L’entrée en maternelle bien sûr, puis surtout l’entrée en CP, où l’enfant quitte
le maternage de la petite enfance pour percevoir celui de la productivité que
l’on va lui demander, il faudra avoir de bons résultats de bons classement et
nous voyons des petits de 6 ans totalement effarés de cette pression qui peuvent
s’enfermer dans des comportements anxiogènes handicapants.
L’entrée
au collège puis au lycée en est autant. Nous sommes donc façonnés par ces
expériences et même si la raison, ce conscient, qui veut nous faire aller de
l’avant en positivant chaque rentrée professionnelle, nos vieux démons
reviennent au galop et peuvent ainsi s’organiser des peurs indéfinissables, et
ce qui est pire de véritables angoisses paralysantes filles de celle de nos
enfants introjectés.
Pour revenir à nos souvenirs de rentrée, il faut remarquer que
les enfants de nature anxieuse, angoissée, souffrant d'une mauvaise estime de
soi, sont plus effrayés par cet évènement. Ces individualités plus vulnérables
régissent moins bien des obligations de performances, ce qui peut amener
rapidement des difficultés d'apprentissage ou de concentration. L'approche
relationnelle avec les camarades d'école, ou les professeurs va ainsi devenir
des freins et non pas des soutiens et encouragements. Ainsi un sentiment d'insécurité ou d'angoisse s’installe
et peut ne pas quitter l’enfant.
Si ce modèle effecteur est le notre nous ne pourrons pas
échapper au coté et caractère répétitif de cet élève angoissé que nous étions,
et la meilleure volonté du monde pourra vouloir nous faire minimiser cela mais
… Il y a des limites.
C’est pourquoi je vois certains analysants me dire "mais je ne
comprends pas, mon conjoint a tout pour être heureux dans son travail, à chaque
rentrée c’est la même pantomime, il me fait le coup du mal de tête de ventre, d’angoisses,
ne dort plus" …
- L’axe conjoncturel.
Rappelons de notre capacité à prendre de grandes résolutions
l’année prochaine je repeindrai la cuisine, j’aurai mon bac j’irai fleurir la
tombe de tante Estelle. Celles du jour de l’an imprégné d’effluves du réveillon
sont pleines de solennité mais aussi pleines de vapeurs et de brouillard, alors
cela fait vite parti du folklore, Ça s’oublie. Mais il y en a d’autres qui sont
plus inquiétantes, celles que l’on esquisse un peu en juin, et dont on s’est
tellement persuadé tout l’été qu’en août on gave tout le monde, a la rentrée j’arrête
de fumer, de boire, je fais sérieusement un régime, je fais du zèle auprès de
mon chef pour lui demander une augmentation …

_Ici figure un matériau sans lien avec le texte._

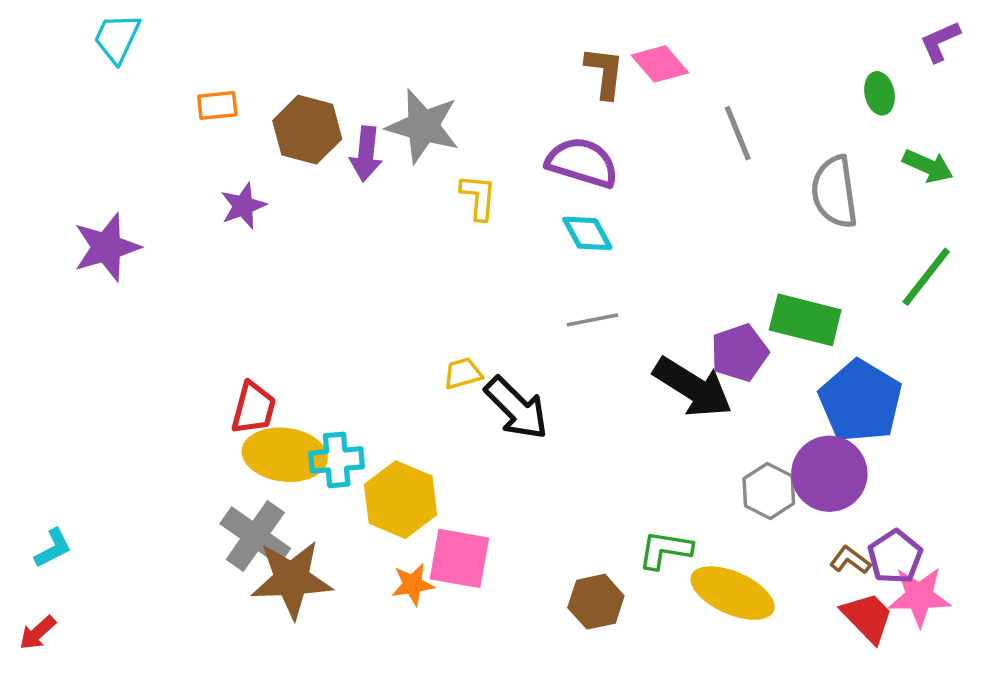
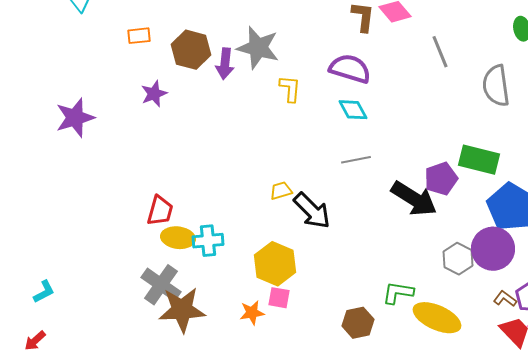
yellow ellipse: (285, 455) -> (178, 238), size x0.7
yellow hexagon: (401, 500) -> (275, 264), moved
pink square: (459, 558) -> (279, 298), size x0.6

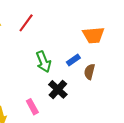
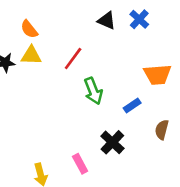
green arrow: (43, 62) -> (93, 91), moved
brown semicircle: (89, 72) -> (162, 130), moved

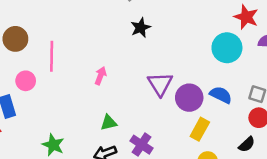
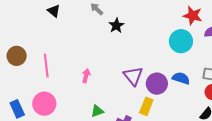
black star: (141, 28) -> (116, 26), moved
pink circle: (26, 81) -> (44, 104), moved, size x1.5
yellow rectangle: (200, 129) -> (146, 106), moved

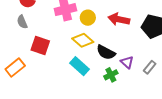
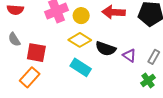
gray semicircle: (22, 22) -> (14, 39), moved
orange rectangle: (15, 67) -> (30, 77), moved
green cross: (111, 75) -> (148, 80), moved

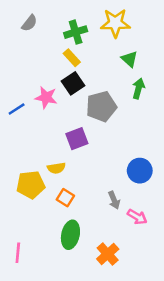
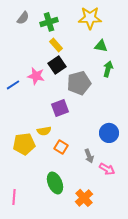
green cross: (76, 32) -> (49, 22), moved
green triangle: (129, 59) -> (101, 46), turned -32
orange square: (65, 198) -> (61, 147), moved
green ellipse: (70, 235) -> (55, 183), turned -35

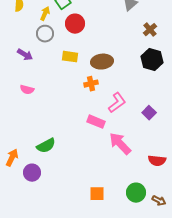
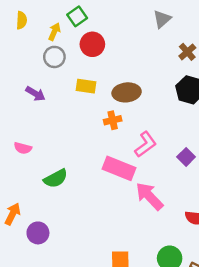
purple arrow: (25, 55) -> (35, 94), moved
pink semicircle: (27, 90) -> (23, 148), moved
pink rectangle: (96, 122) -> (119, 168), size x1.4
green semicircle: (46, 146) -> (56, 178), moved

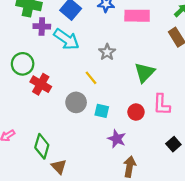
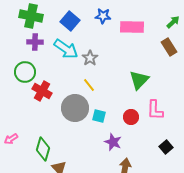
purple cross: (42, 26) -> (35, 42), moved
gray star: (107, 52) -> (90, 58), moved
gray circle: (76, 102) -> (75, 108), size x1.4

Ces intentions louables, nous le savons sont difficiles à mettre
en œuvre, elles font appel à de la privation, demandent de prendre sur soi, de
renoncer à certaines paresses. Et aussi simple, nous nous mettons en état
psychologique de crainte de ne pas réussir, de décevoir nos proches de ne pas y
parvenir.
J’ai remarqué que nous sommes très structurés par la notion de
rentrée scolaire qui marque une étape, un changement, un tournant, une évolution,
plus que par celle du changement d’année, et qu’il y a un blues quasi naturel
associé à cette période de rentrée.
Et puis aussi la rentrée pour tout être normalement constitué et
relativement équilibré c’est passer d’un état de farniente, entouré souvent
d’êtres chers, dans des activités souvent ludiques, à un état de retour au
travail au social pour retrouver un univers ou l’objectif est la rentabilité,
l’obtention d’un diplôme, du permis de conduire etc.
Et c’est rare que la rentrée soit pour ces raisons d’agrément
vital un élément festif.
- L’axe
philosophique.
Je dois avouer que c’est une petite pirouette, mais qui a mon
sens n’en est pas dénuée.
Si je dois rentrer c’est que je suis donc sorti !

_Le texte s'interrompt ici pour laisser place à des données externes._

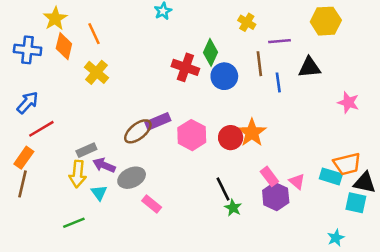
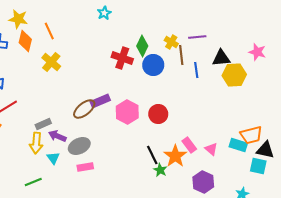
yellow star: (55, 19) -> (18, 19), turned -30
yellow hexagon: (326, 21) -> (234, 75), moved
yellow cross: (247, 22) -> (171, 42), moved
pink star: (348, 103) -> (257, 52), moved
orange star: (252, 133) -> (175, 156), moved
purple hexagon: (276, 196) -> (203, 182), moved
pink rectangle: (152, 204) -> (85, 167), moved, turned -49

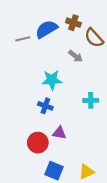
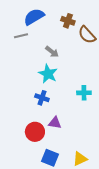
blue semicircle: (46, 29) -> (34, 17), moved
gray arrow: (76, 56) -> (52, 52), moved
cyan star: (52, 80) -> (48, 74), turned 30

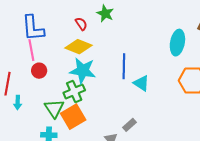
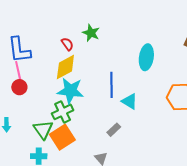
cyan ellipse: (177, 43) -> (146, 57), moved
yellow diamond: (78, 47) -> (65, 67), turned -48
red circle: (39, 71) -> (19, 87), moved
gray rectangle: (130, 125) -> (114, 130), moved

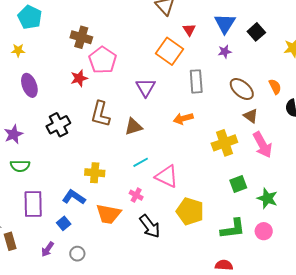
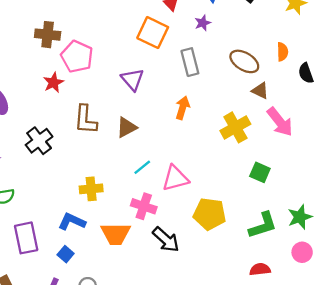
purple star: (225, 52) -> (203, 23), moved
orange semicircle: (275, 87) -> (282, 52), turned 35
orange arrow: (183, 119) -> (183, 108), turned 132
pink triangle: (167, 176) -> (175, 178), turned -30
green square: (238, 184) -> (260, 172), turned -36
pink cross: (136, 195) -> (144, 206), size x1.5
green star: (267, 198) -> (300, 217), moved, turned -30
pink circle: (264, 231) -> (302, 252), moved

Sorti du système, des horaires, du cadre social, des
obligations !
Où fini le monde de la conscience commence celui de l’extérieur.
N’oublions pas que le conscient structure de façon synthétique notre pensée,
notre façon de voir, le conscient façonné d’un surpoids de Surmoi n’a plus de conscience.
Avant la rentrée une forme large de liberté nous permet d’agir
librement, sans contrainte. Pour Kant dont la réflexion est très proche de
celle de Platon à ce sujet, la liberté ne signifie pas indépendance mais autonomie,
c’est à dire la capacité à se donner à soi même ses propres lois. N’est ce pas une
excellente définition de ce que les congés nous apportent ?
Cette période particulière que nous offre les vacances surtout celles
de l’été permet de retrouver l’homme dans son état le plus naturel, d’ailleurs
pour certains dépouillés de tous vêtements pour un retour à la nature, au
rythme des marées, des cycles lunaires.
Le mythe de l’homme sauvage a d’ailleurs fait couler beaucoup d’encre.
La rentrée porte en
elle même cette appellation bien singulière, assez joué il faut rentrer !
Rentrer dans le rang, dans le moule, dans la classe, dans le bureau,
à l’usine !
Bref tout sauf dehors. Nous avons tous en nous un aspect
libertaire propre à nos premiers instincts grégaires alors quand la cloche de
la rentrée a sonné, il faut remettre l’uniforme !
Alors si votre enfance a été jalonnée de rentrées calamiteuses,
si vous avez juré de perdre 10 kg, d’arrêter de picoler, d’aller fleurir la
tombe de la tante Estelle, et si de plus vous n’aimez pas être enfermé, je vous
conseille une boite de bonbons au miel, ou de trouver un très bon psy !
" De la forme nait l’idée" Gustave Flaubert.
Sous les pavés … La
plage !
Bonjour, très intéressant votre article ! ! !
RépondreSupprimerJ'aime son développement !
En effet, je considère que la rentrée est une étape particulière, mais qu'il faut relativiser !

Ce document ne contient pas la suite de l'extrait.